Je partage en partie les critiques contre le management d’Unibail (clairement, de grosses erreurs stratégiques ont été faites, notamment l’achat de Westfield), mais je trouve l’augmentation de capital envisagée légitime dans le contexte actuel.
Plusieurs points :
1) La situation de liquidité d’Unibail n’est pas critique, mais pas non plus très confortable. Fin juin, Unibail avait 3,4 milliards € de cash et 9,3 milliards € en lignes de crédit bancaire non utilisées (des lignes non collatéralisées). Mais (a) au cours du 1er semestre, Unibail avait dû tirer sur ces lignes à hauteur de 3,2 milliards € (avant de tout repayer avant fin juin), et (b) comme actionnaire, je préfère que l’entreprise ne se retrouve pas un jour obligée de tirer massivement sur ces lignes et ainsi, à la merci des banques. Officiellement, l’augmentation de capital n’a pas pour objectif d’améliorer la situation de liquidité, mais à mes yeux, ça ne fait pas de mal car ça réduit le risque d’une dépendance aux financements bancaires, dans un contexte de pandémie prolongée.
2) On ne conduit pas une entreprise en faisant du "juste à temps". A mes yeux d’actionnaire, il serait irresponsable d’attendre que le rating soit à BBB- (le dernier échelon de la catégorie investment grade) ou que le LTV soit à 55% pour faire une augmentation de capital - dans des conditions encore plus dilutives qu’aujourd’hui.
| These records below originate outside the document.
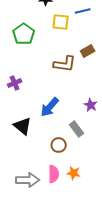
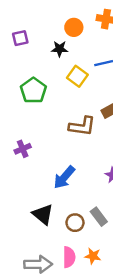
yellow square: (61, 22) -> (77, 76), turned 30
black triangle: (23, 126) -> (43, 214), moved
gray rectangle: (77, 129) -> (99, 217), moved

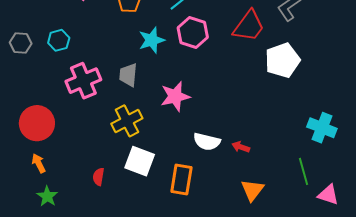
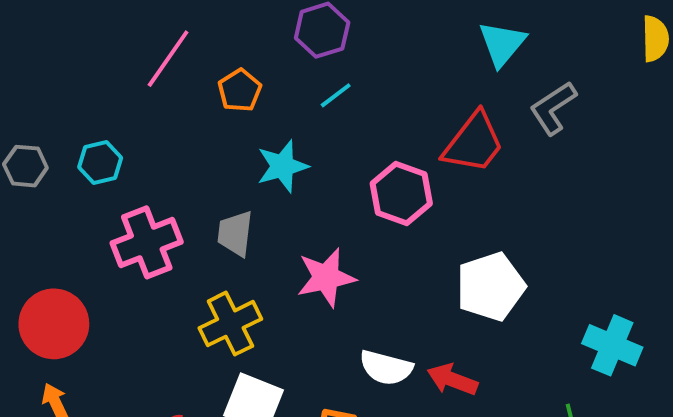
pink hexagon: (193, 33) -> (401, 194), moved
white pentagon: (282, 60) -> (491, 287), moved
red arrow: (241, 147) -> (452, 380), size x1.4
Manifestement, Unibail a parlé avec les agences de notation, et cela a beaucoup pesé dans la décision de lever du capital.
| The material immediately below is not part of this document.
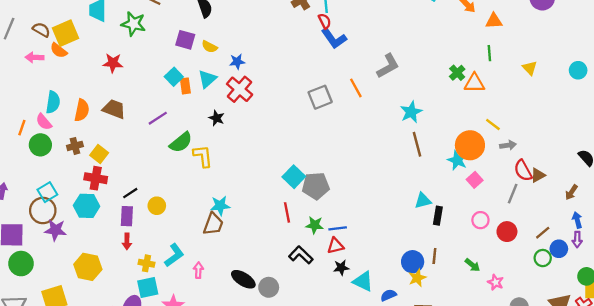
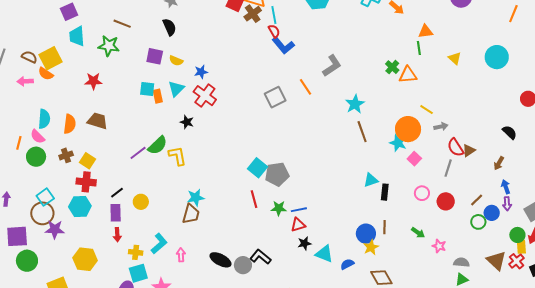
orange triangle: (494, 21) -> (426, 31), moved
cyan circle: (578, 70) -> (497, 57), size x1.5
cyan square: (174, 77) -> (147, 89), turned -35
purple line: (158, 118) -> (138, 153), moved
black L-shape: (301, 255) -> (260, 257), moved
Avec des ratings actuels de A- (outlook négatif) / Baa1 (outlook stable), la "marge de sécurité" avant de tomber en junk est de 4 et 3 niveaux respectivement. C’est encore presque confortable, mais on connaît le comportement procyclique des agences de notation : si la pandémie devait se prolonger / s’aggraver, les downgrades pourraient aller très vite - a fortiori dans un contexte où bcp d’autres foncières commerciales se font défoncer.
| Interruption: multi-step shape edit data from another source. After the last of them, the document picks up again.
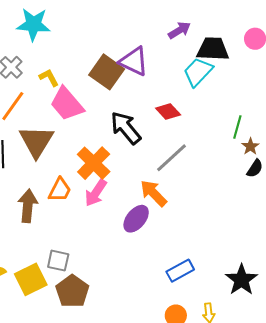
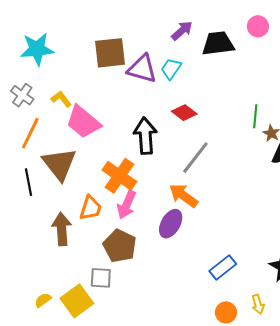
brown square: (107, 72) -> (110, 53), moved, turned -32
cyan trapezoid: (198, 72) -> (171, 69), moved, size x0.7
black arrow: (126, 128) -> (145, 136), turned 45
brown pentagon: (72, 291) -> (120, 246), moved

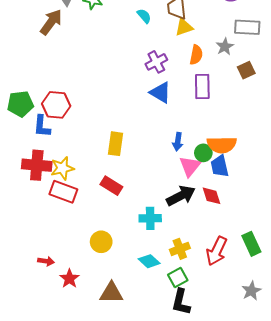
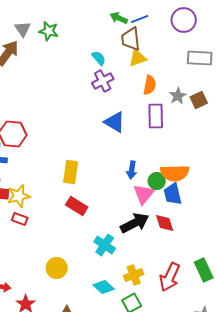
cyan semicircle: (144, 16) -> (99, 58), moved
gray star: (225, 47) -> (178, 96), moved
purple cross: (156, 62) -> (103, 81), moved
red rectangle: (111, 186) -> (77, 206), moved
red rectangle: (63, 192) -> (20, 219), size x0.6
cyan cross: (150, 218) -> (105, 245), turned 35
Dire que Moody’s a downgradé Unibail en réponse à ce plan est par ailleurs injuste : l’outlook était négatif, il est passé à stable après ce downgrade, qui intègre la conjoncture difficile et l’annonce du plan.
3) On ne change pas du jour au lendemain de base d’investisseurs obligataires. Unibail se finance majoritairement par des obligations non collatéralisées, notamment des Euro Medium Term Notes, a priori essentiellement placées chez des investisseurs institutionnels avec une forte contrainte de rating (IG et pas de junk). Manifestement, les discussions d’Unibail avec ces investisseurs ont aussi conduit à l’annonce du plan. Il est illusoire de penser qu’une entreprise comme Unibail pourrait du jour au lendemain complètement changer de base d’investisseurs, pour de tels montants, a fortiori dans un contexte pandémique où les foncières commerciales ne sont pas exactement à la mode. Quel gestionnaire de fonds institutionnel oserait proposer à son management de commencer à acheter des obligations non sécurisées d’une foncière commerciale avec un risque de downgrade à junk ? C’est juste irréaliste. Unibail doit travailler avec sa base existante d’investisseurs obligataires - qui lui ont manifestement demandé de sécuriser son bilan.
4) Un bilan solide est absolument essentiel au succès des ventes d’actifs. C’est un point crucial : quand une entreprise doit vendre des actifs tout en ayant un pistolet sur la tête, le rapport de forces avec les acheteurs potentiels n’est pas du tout le même… et le prix de vente non plus ! Notre intérêt comme actionnaires est que ces ventes d’actifs se fassent dans des conditions satisfaisantes, en prenant le temps de trouver les bons acheteurs, au bon prix - et non pas d’avoir des fire sales affaiblissant encore un peu plus la solvabilité de l’entreprise. Ce risque d’exécution pour les ventes d’actifs existe aussi en cas de downgrades ou de hausse importante du LTV vers la limite des 60% : les acheteurs potentiels ne sont pas des idiots, ils savent que dans cette situation Unibail serait forcée de vendre le plus vite possible…
5) Si on est passionné de dividendes, il vaut mieux ne pas investir dans Unibail aujourd’hui, à mon avis. A mon sens, les discussions sur le niveau (très, très, très incertain) du dividende ces prochaines années sont à côté de la plaque. Je crois relire les mêmes discussions sur les dividendes de CBL ou d’Intu… Ce qui se joue, c’est la survie de l’entreprise, et c’est ce qui devrait orienter la réflexion et les votes des actionnaires.
Perso, je soutiendrai sans doute l’augmentation de capital, a priori sans y participer et sans pour autant donner mon blanc-seing à un management qui a largement failli à mes yeux.